When she was six years old, Walworth's brother, Frank, killed their abusive father in order to protect her and her mother.

== Education and career ==
In 1896, Walworth graduated from Vassar College, where she was class poet. She was also a student at the Art Students League of New York. After graduating from Vassar, she worked as a schoolteacher.

She was an advocate for women's suffrage.

During the Spanish–American War, Walworth volunteered as a nurse, training at Saratoga Hospital before being sent to Fort Monroe in Virginia. She later treated soldiers at Camp Wikoff in Montauk, New York in 1898. She volunteered to treat soldiers at the camp who had been infected with yellow fever, typhoid fever, and diphtheria. While at Camp Wikoff, she authored a poem about the soldiers:
“We are burying our boys when the cannons passed by, whom care might have saved, we have brought home to die.”

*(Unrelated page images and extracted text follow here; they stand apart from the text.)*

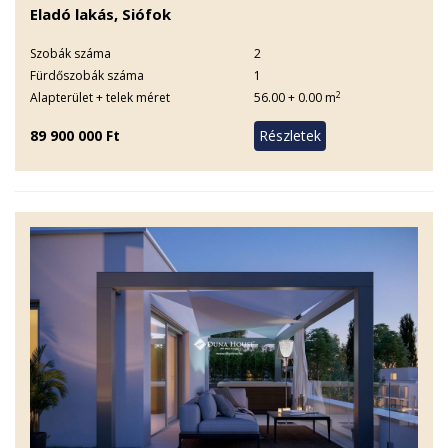
Eladó lakás, Siófok
Szobák száma
2
Fürdőszobák száma
1
2
Alapterület + telek méret
56.00 + 0.00 m
89 900 000 Ft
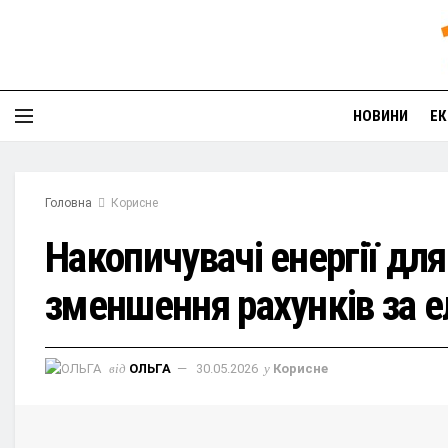
НОВИНИ
ЕК
Головна
Корисне
Накопичувачі енергії для
зменшення рахунків за 
від
ОЛЬГА
30.05.2026
у
Корисне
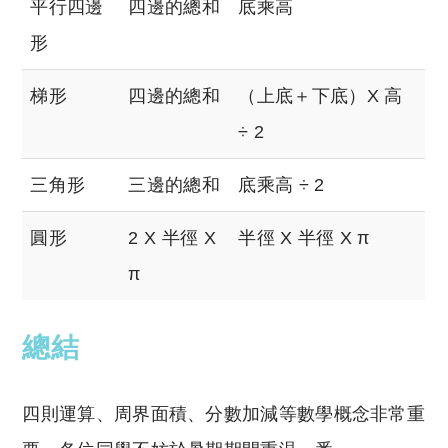
平行四邊
四邊的總和
底乘高
形
梯形
四邊的總和
（上底＋下底）X 高
÷ 2
三角形
三邊的總和
底乘高 ÷ 2
圓形
2 X 半徑 X
半徑 X 半徑 X π
π
總結
四則運算、周界面積、分數加減等數學概念非常重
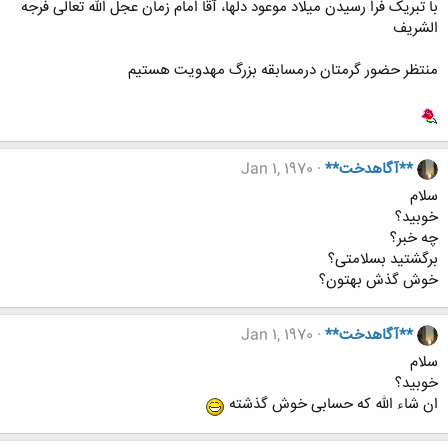
با تبریک فرا رسیدن میلاد موعود دلها، آقا امام زمان عجل الله تعالی فرجه
الشریف
منتظر حضور گرمتان درمسابقه بزرگ مهدویت هستیم
**آگاهدخت**
Jan 1, 1970
سلام
خوبید؟
چه خبر؟
برگشتید بسلامتی؟
خوش گذش بهتون؟
**آگاهدخت**
Jan 1, 1970
سلام
خوبید؟
ان شاء الله که حسابی خوش گذشته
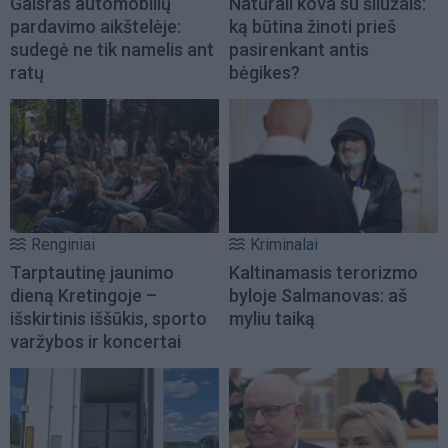
Gaisras automobilių
Natūrali kova su šliužais:
pardavimo aikštelėje:
ką būtina žinoti prieš
sudegė ne tik namelis ant
pasirenkant antis
ratų
bėgikes?
Renginiai
Kriminalai
Tarptautinę jaunimo
Kaltinamasis terorizmo
dieną Kretingoje –
byloje Salmanovas: aš
išskirtinis iššūkis, sporto
myliu taiką
varžybos ir koncertai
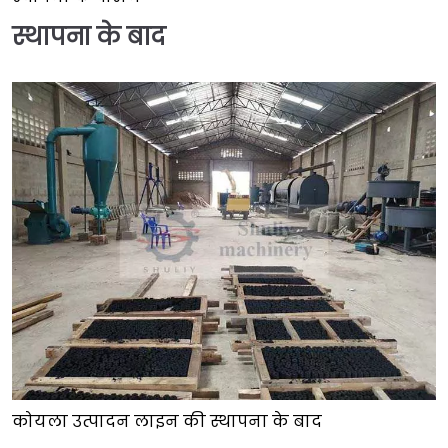
स्थापना के बाद
कोयला उत्पादन लाइन की स्थापना के बाद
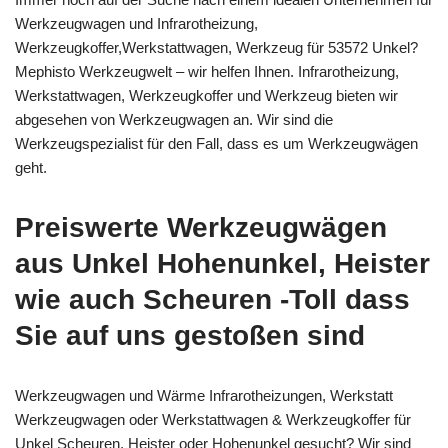
Werkzeugwagen und Infrarotheizung,
Werkzeugkoffer,Werkstattwagen, Werkzeug für 53572 Unkel?
Mephisto Werkzeugwelt – wir helfen Ihnen. Infrarotheizung,
Werkstattwagen, Werkzeugkoffer und Werkzeug bieten wir
abgesehen von Werkzeugwagen an. Wir sind die
Werkzeugspezialist für den Fall, dass es um Werkzeugwägen
geht.
Preiswerte Werkzeugwägen
aus Unkel Hohenunkel, Heister
wie auch Scheuren -Toll dass
Sie auf uns gestoßen sind
Werkzeugwagen und Wärme Infrarotheizungen, Werkstatt
Werkzeugwagen oder Werkstattwagen & Werkzeugkoffer für
Unkel Scheuren, Heister oder Hohenunkel gesucht? Wir sind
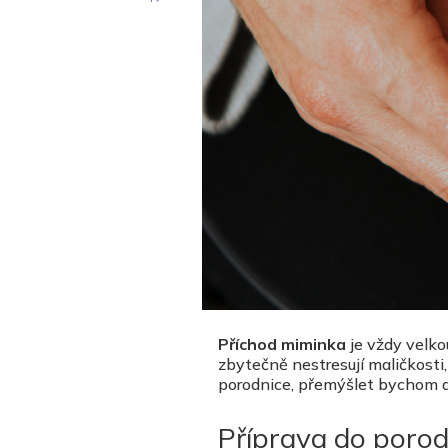
Příchod miminka
je vždy velko
zbytečně nestresují maličkosti
porodnice, přemýšlet bychom 
Příprava do porod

== Personal life and death ==
Like her mother, Walworth was a member of the Daughters of the American Revolution.

She started showing symptoms of typhoid fever in October 1898, at which time her family had her placed in New York City Presbyterian Hospital for treatment. She died there on October 18, 1898 and was the only nurse at Camp Wikoff to succumb to an infectious disease. She was given a full military funeral. The Daughters of the American Revolution erected a monument to her at Greenridge Cemetery in 1899.